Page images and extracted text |
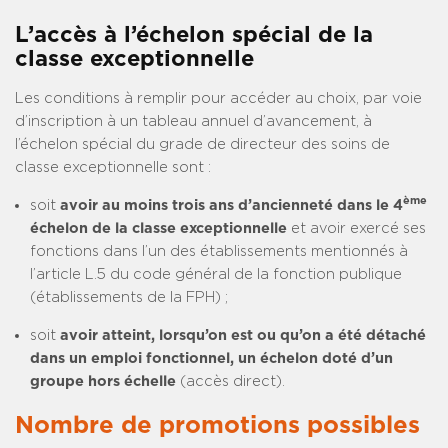
L’accès à l’échelon spécial de la
classe exceptionnelle
Les conditions à remplir pour accéder au choix, par voie
d’inscription à un tableau annuel d’avancement, à
l’échelon spécial du grade de directeur des soins de
classe exceptionnelle sont :
ème
soit
avoir au moins trois ans d’ancienneté dans le 4
échelon de la classe exceptionnelle
et avoir exercé ses
fonctions dans l’un des établissements mentionnés à
l’article L.5 du code général de la fonction publique
(établissements de la FPH) ;
soit
avoir atteint, lorsqu’on est ou qu’on a été détaché
dans un emploi fonctionnel, un échelon doté d’un
groupe hors échelle
(accès direct).
Nombre de promotions possibles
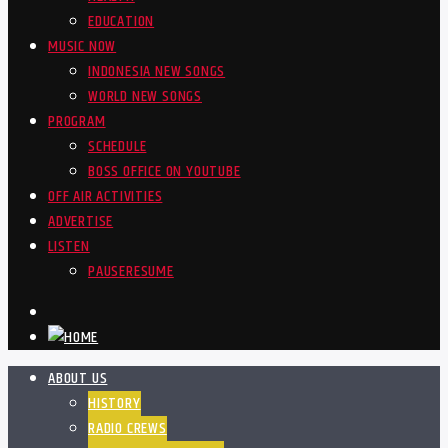
EDUCATION
MUSIC NOW
INDONESIA NEW SONGS
WORLD NEW SONGS
PROGRAM
SCHEDULE
BOSS OFFICE ON YOUTUBE
OFF AIR ACTIVITIES
ADVERTISE
LISTEN
PAUSE
RESUME
ABOUT US
HISTORY
RADIO CREWS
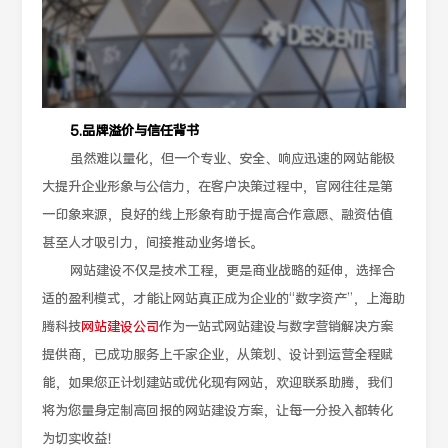
5.品牌溢价与信任背书
虽然难以量化，但一个专业、安全、响应迅速的网站能极
大提升企业形象与公信力，在客户决策过程中，官网往往是第
一印象来源，良好的线上形象有助于提高合作意愿、融资估值
甚至人才吸引力，间接推动业务增长。
网站建设不仅是技术工程，更是商业战略的延伸，选择合
适的盈利模式，才能让网站真正成为企业的“数字资产”，上海助
腾科技
网站建设公司
作为一站式网站建设与数字营销解决方案
提供商，已成功服务上千家企业，从策划、设计到运营全程赋
能，如果您正计划建站或优化现有网站，欢迎联系助腾，我们
将为您量身定制高回报的网站建设方案，让每一分投入都转化
为切实收益！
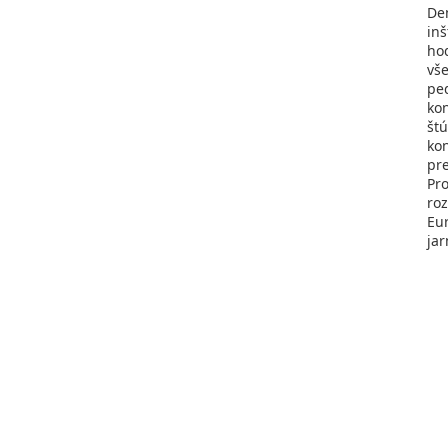
Dem
inš
ho
vše
ped
kon
štú
kon
pre
Pro
roz
Eur
ja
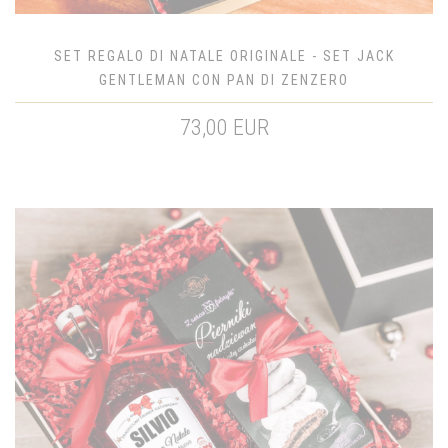
SET REGALO DI NATALE ORIGINALE - SET JACK
GENTLEMAN CON PAN DI ZENZERO
73,00 EUR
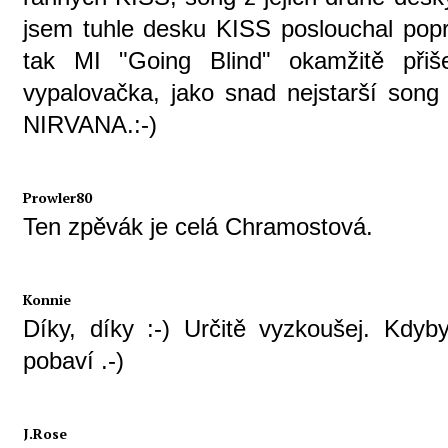
jsem tuhle desku KISS poslouchal popr
tak MI "Going Blind" okamžitě přiš
vypalovačka, jako snad nejstarší son
NIRVANA.:-)
Prowler80
Ten zpěvák je celá Chramostová.
Konnie
Díky, díky :-) Určitě vyzkoušej. Kdyb
pobaví .-)
J.Rose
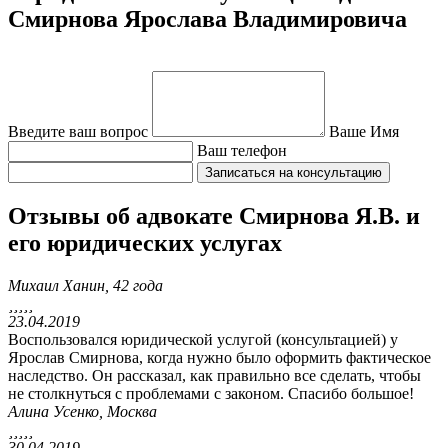
Смирнова Ярослава Владимировича
Введите ваш вопрос
Ваше Имя
Ваш телефон
Отзывы об адвокате Смирнова Я.В. и
его юридических услугах
Михаил Ханин, 42 года





23.04.2019
Воспользовался юридической услугой (консультацией) у
Ярослав Смирнова, когда нужно было оформить фактическое
наследство. Он рассказал, как правильно все сделать, чтобы
не столкнуться с проблемами с законом. Спасибо большое!
Алина Усенко, Москва





30.04.2019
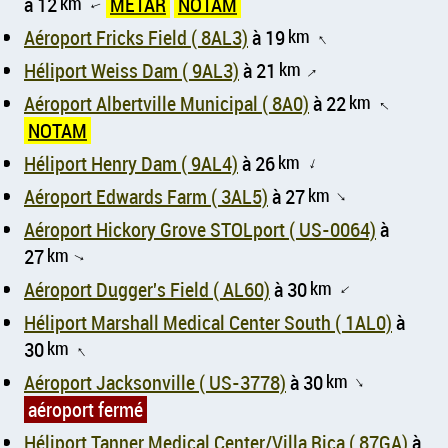
à 12
km
METAR
NOTAM
↑
Aéroport Fricks Field ( 8AL3)
à 19
km
↑
Héliport Weiss Dam ( 9AL3)
à 21
km
↑
Aéroport Albertville Municipal ( 8A0)
à 22
km
↑
NOTAM
Héliport Henry Dam ( 9AL4)
à 26
km
↑
Aéroport Edwards Farm ( 3AL5)
à 27
km
↑
Aéroport Hickory Grove STOLport ( US-0064)
à
27
km
↑
Aéroport Dugger's Field ( AL60)
à 30
km
↑
Héliport Marshall Medical Center South ( 1AL0)
à
30
km
↑
Aéroport Jacksonville ( US-3778)
à 30
km
↑
aéroport fermé
Héliport Tanner Medical Center/Villa Rica ( 87GA)
à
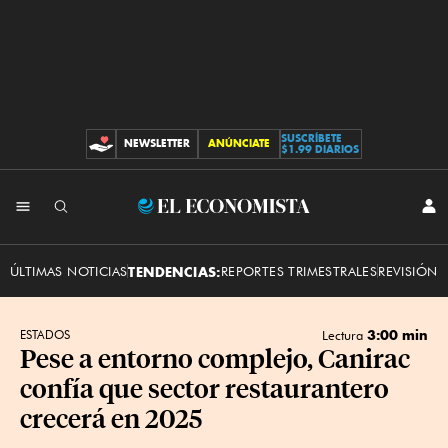
SUSCRÍBETE
NEWSLETTER
ANÚNCIATE
CONTRIBUCIONES
$1.99 DIARIOS
INI
El
SES
Economista
ÚLTIMAS NOTICIAS
TENDENCIAS:
REPORTES TRIMESTRALES
REVISIÓN 
3:00 min
ESTADOS
Lectura
Pese a entorno complejo, Canirac
confía que sector restaurantero
crecerá en 2025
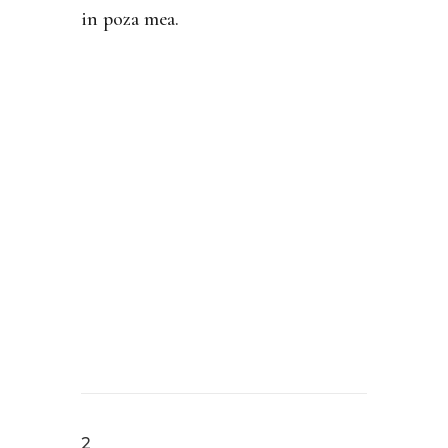
in poza mea.
2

What the task asks |
Set down each of the records precisely, leaving any pictures behind.

Output |
L’accès à l’échelon spécial de la
classe exceptionnelle
Les conditions à remplir pour accéder au choix, par voie
d’inscription à un tableau annuel d’avancement, à
l’échelon spécial du grade de directeur des soins de
classe exceptionnelle sont :
ème
soit
avoir au moins trois ans d’ancienneté dans le 4
échelon de la classe exceptionnelle
et avoir exercé ses
fonctions dans l’un des établissements mentionnés à
l’article L.5 du code général de la fonction publique
(établissements de la FPH) ;
soit
avoir atteint, lorsqu’on est ou qu’on a été détaché
dans un emploi fonctionnel, un échelon doté d’un
groupe hors échelle
(accès direct).
Nombre de promotions possibles
EDUCATION
MUSIC NOW
INDONESIA NEW SONGS
WORLD NEW SONGS
PROGRAM
SCHEDULE
BOSS OFFICE ON YOUTUBE
OFF AIR ACTIVITIES
ADVERTISE
LISTEN
PAUSE
RESUME
ABOUT US
HISTORY
RADIO CREWS
5.品牌溢价与信任背书
虽然难以量化，但一个专业、安全、响应迅速的网站能极
大提升企业形象与公信力，在客户决策过程中，官网往往是第
一印象来源，良好的线上形象有助于提高合作意愿、融资估值
甚至人才吸引力，间接推动业务增长。
网站建设不仅是技术工程，更是商业战略的延伸，选择合
适的盈利模式，才能让网站真正成为企业的“数字资产”，上海助
腾科技
网站建设公司
作为一站式网站建设与数字营销解决方案
提供商，已成功服务上千家企业，从策划、设计到运营全程赋
能，如果您正计划建站或优化现有网站，欢迎联系助腾，我们
将为您量身定制高回报的网站建设方案，让每一分投入都转化
为切实收益！
Dem
inš
ho
vše
ped
kon
štú
kon
pre
Pro
roz
Eur
ja
SET REGALO DI NATALE ORIGINALE - SET JACK
GENTLEMAN CON PAN DI ZENZERO
73,00 EUR
jsem tuhle desku KISS poslouchal popr
tak MI "Going Blind" okamžitě přiš
vypalovačka, jako snad nejstarší son
NIRVANA.:-)
Prowler80
Ten zpěvák je celá Chramostová.
Konnie
Díky, díky :-) Určitě vyzkoušej. Kdyb
pobaví .-)
J.Rose
Смирнова Ярослава Владимировича
Введите ваш вопрос
Ваше Имя
Ваш телефон
Отзывы об адвокате Смирнова Я.В. и
его юридических услугах
Михаил Ханин, 42 года





23.04.2019
Воспользовался юридической услугой (консультацией) у
Ярослав Смирнова, когда нужно было оформить фактическое
наследство. Он рассказал, как правильно все сделать, чтобы
не столкнуться с проблемами с законом. Спасибо большое!
Алина Усенко, Москва





30.04.2019
à 12
km
METAR
NOTAM
↑
Aéroport Fricks Field ( 8AL3)
à 19
km
↑
Héliport Weiss Dam ( 9AL3)
à 21
km
↑
Aéroport Albertville Municipal ( 8A0)
à 22
km
↑
NOTAM
Héliport Henry Dam ( 9AL4)
à 26
km
↑
Aéroport Edwards Farm ( 3AL5)
à 27
km
↑
Aéroport Hickory Grove STOLport ( US-0064)
à
27
km
↑
Aéroport Dugger's Field ( AL60)
à 30
km
↑
Héliport Marshall Medical Center South ( 1AL0)
à
30
km
↑
Aéroport Jacksonville ( US-3778)
à 30
km
↑
aéroport fermé
Héliport Tanner Medical Center/Villa Rica ( 87GA)
à
SUSCRÍBETE
NEWSLETTER
ANÚNCIATE
CONTRIBUCIONES
$1.99 DIARIOS
INI
El
SES
Economista
ÚLTIMAS NOTICIAS
TENDENCIAS:
REPORTES TRIMESTRALES
REVISIÓN 
3:00 min
ESTADOS
Lectura
Pese a entorno complejo, Canirac
confía que sector restaurantero
crecerá en 2025
in poza mea.
2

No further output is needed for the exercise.